Schmitt setzt hier den Staat mit dem „Führer“ identisch und umgekehrt. Der „Führer“ ist der Staat. Das stellt Hobbes‘ Staatstheorie auf den Kopf. Für Hobbes ist Grundlage des Staates der aus dem Naturrecht geborene Vertrag, der den Souverän begründet, als Garanten von Schutz und Freiheit. Der gemeinsame Herrschaftsvertrag der Individuen macht den Staat aus. Doch da bei Schmitt die Souveränität nicht aus dem Vertrag heraus entsteht, sondern durch besagten Befehlsmechanismus, liegt die staatliche Legitimation allein im staatlichen Sicherheits- und Gesetzesapparat, über den der Führer willkürlich entscheidet. So macht der ‚Führerwille‘ den Staat. Wenn man dabei Hobbes‘ Verständnis des Souveräns berücksichtigt, nämlich das seines wölfischen Charakters, dann hieße das, dass Schmitts Staat genuin wölfisch ist. Bei Hobbes war der Dezisionismus des Souveräns an Willensinhalte gebunden, nämlich an die derer, die ihm ihr Machtrecht übereignet hatten. Die Angst vor dem Krieg aller gegen alle entsprach den Willensinhalten Sicherheit und Friede; „...folglich können, so konkludiert Hobbes selber ( De cive 13,2), die Gesetze des Staates mit sich, als einer Sicherheits- und Friedensanstalt, nicht streiten. War Bestialität die erste Naturbestimmung, so ist gerade deshalb Sicherheit und Friede die zweite oder das apodiktisch unabdingbare Prinzip selber, von dem die positiven Gesetze abhängen.“[25]
Schmitt interpretiert Hobbes nicht, er entwickelt eine ganz eigene Staatstheorie, in deren Zentrum ein Führerwillen steht, der den Staat in sich ausmacht und mehr ist als „die Summe aller Willen“, also nicht, wie bei Hobbes, mit dem Willen der Bürger identisch ist. Er entscheidet übergeordnet und spricht willkürlich sein Recht. Schmitt nahm Hobbes‘ rationale Rechtskonstruktion für den Dezisionismus [seines Verständnisses] in Anspruch, beziehungsweise okkupierte „das Naturrecht des Hobbes für rechtsfreie Diktatur schlechthin“.[26]

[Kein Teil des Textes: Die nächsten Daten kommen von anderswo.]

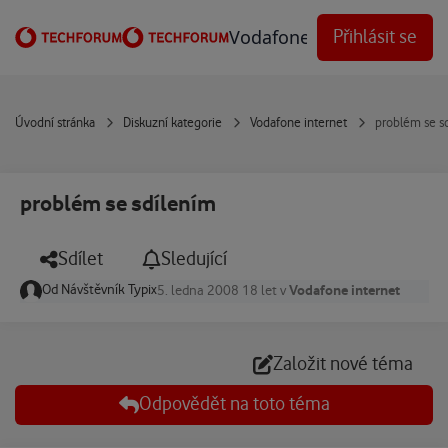
Přejít na obsah
Vodafone Techforum
Přihlásit se
Úvodní stránka
Diskuzní kategorie
Vodafone internet
problém se s
problém se sdílením
Sdílet
Sledující
Od
Návštěvník Typix
Vodafone internet
5. ledna 2008
18 let
v
Založit nové téma
Odpovědět na toto téma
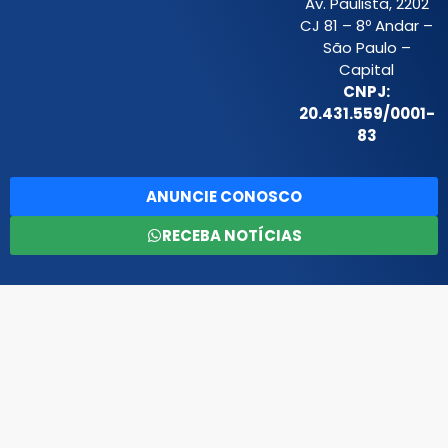
Av. Paulista, 2202
CJ 81 – 8º Andar –
São Paulo –
Capital
CNPJ:
20.431.559/0001-
83
ANUNCIE CONOSCO
RECEBA NOTÍCIAS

Er mystifiziert den Staatsgedanken als Ursprung der technisch-industriellen Entwicklung. Der Rest entwickelt sich mit der Weiterführung des naturwissenschaftlichen Denkens von selbst „und bedarf keines neuen metaphysischen Entschlusses.“ „Mit der Vorstellung des Staates als eines Kunstproduktes menschlicher Berechnung ist der entscheidende Schritt getan.“[27]

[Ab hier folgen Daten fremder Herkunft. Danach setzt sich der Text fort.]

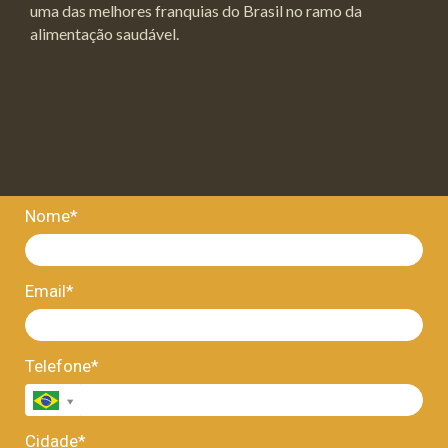
uma das melhores franquias do Brasil no ramo da
alimentação saudável.
Nome*
Email*
Telefone*
Cidade*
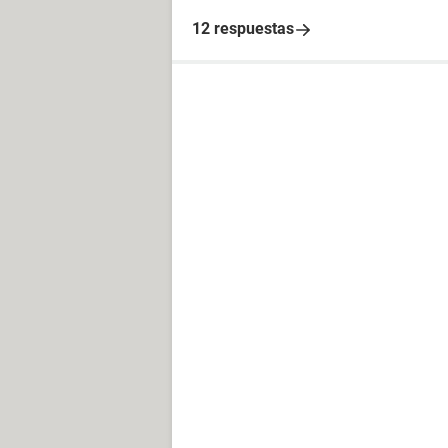
12 respuestas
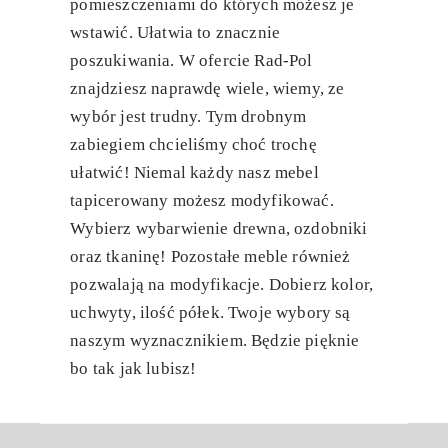
pomieszczeniami do których możesz je
wstawić. Ułatwia to znacznie
poszukiwania. W ofercie Rad-Pol
znajdziesz naprawdę wiele, wiemy, ze
wybór jest trudny. Tym drobnym
zabiegiem chcieliśmy choć trochę
ułatwić! Niemal każdy nasz mebel
tapicerowany możesz modyfikować.
Wybierz wybarwienie drewna, ozdobniki
oraz tkaninę! Pozostałe meble również
pozwalają na modyfikacje. Dobierz kolor,
uchwyty, ilość półek. Twoje wybory są
naszym wyznacznikiem. Będzie pięknie
bo tak jak lubisz!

So sieht Schmitt den heutigen Staat als ein durch die Leistungen der Wissenschaft und Technik immer mehr verfeinertes „technisch-neutrales Instrument“.[28] Der Staatsbegriff hat also im wesentlichen dazu beigetragen, eine allgemeine „Neutralisierung“ zu vollziehen. In Anbetracht dieses Staatsideals nimmt es nicht wunder, wenn er als Vergleich zu der Schwierigkeit der Staatseinigung und -gründung Insektenstaaten als Beispiel heranzieht. Das „Problem der Staatswerdung [ist] beim Menschen unendlich schwieriger, weil dieser [im Gegensatz] zu den Insekten seine Sexualität nicht aufgibt und damit seinen ganzen rebellischen Individualismus behält.“[29] Es ließe sich nun die Frage stellen, ob das genuin Böse im Menschen für Carl Schmitt die Sexualität ist - der Text gibt darauf leider keine Antwort.

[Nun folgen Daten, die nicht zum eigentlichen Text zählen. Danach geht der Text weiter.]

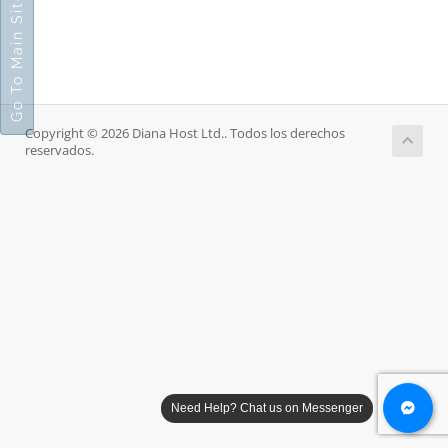
Go To Main Site
Copyright © 2026 Diana Host Ltd.. Todos los derechos
reservados.
Need Help? Chat us on Messenger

„Aber der Mensch hat ein Gehirn, einen Intellekt, und dieser ermöglicht die Staatenbildung auch ohne Vernichtung der Sexualität.“[30] Damit meint er Triebunterdrückung und Vergeistigung. Das paßt zum kalten berechnenden Staat, der neutrales, wertfreies Instrument ist. Geist und Werte für einen solchen Staates, das wird sich noch zeigen, bringt der „Führer“.
2) Die Volksgemeinschaft: Das Verhältnis von Bekenntnis und Glauben bei Carl Schmitt
Über die Frage des Wunderglaubens kommt Thomas Hobbes zu der Feststellung, dass die Bürger sich zum Staat bedingungslos bekennen müssen. „Autoritas, non veritas facit legem.“ (Kap. 19) Der Grund für die Verbindlichkeit der Gesetze ist nicht eine ihnen innewohnende Gerechtigkeit, sondern der souveräne Wille, sie zu erlassen.
Der Wille des Souveräns ist also Geltungsgrund aller staatlichen Anordnungen. Hobbes macht aber die Einschränkung, dass die natürlichen und die bürgerlichen Gesetze ineinander enthalten. Friede und Sicherheit, der Zweck der natürlichen Gesetze, die schließlich zu Staatsgründung und Machtrecht-Verzicht führten, werden jetzt zwar nur von den bürgerlichen Gesetzen gewährleistet, aber dies ist auch ihre einzige Legitimation und vor allem Geltungsgrenze. Hobbes leitet das Recht des Willens des Souveräns von dem Primat der Allmacht und des Willens Gottes, von dessen Verstand, bzw. einer ihm innewohnenden Gerechtigkeit, ab. Der Wille entscheidet, was gerecht ist. Hobbes säkularisiert also das göttliche Prinzip. Er richtete sich damit gegen den Feudalismus: ein Recht zählt, das des absoluten Souveräns. Doch zog er aus den oben genannten Erwägungen eine Grenze zwischen dem eingeforderten, unabdingbaren Bekenntnis (confessio) und dem inneren Glauben (fides). Der innere Glauben bleibt dem Bürger überlassen, er ist und bleibt seine natürliche Freiheit.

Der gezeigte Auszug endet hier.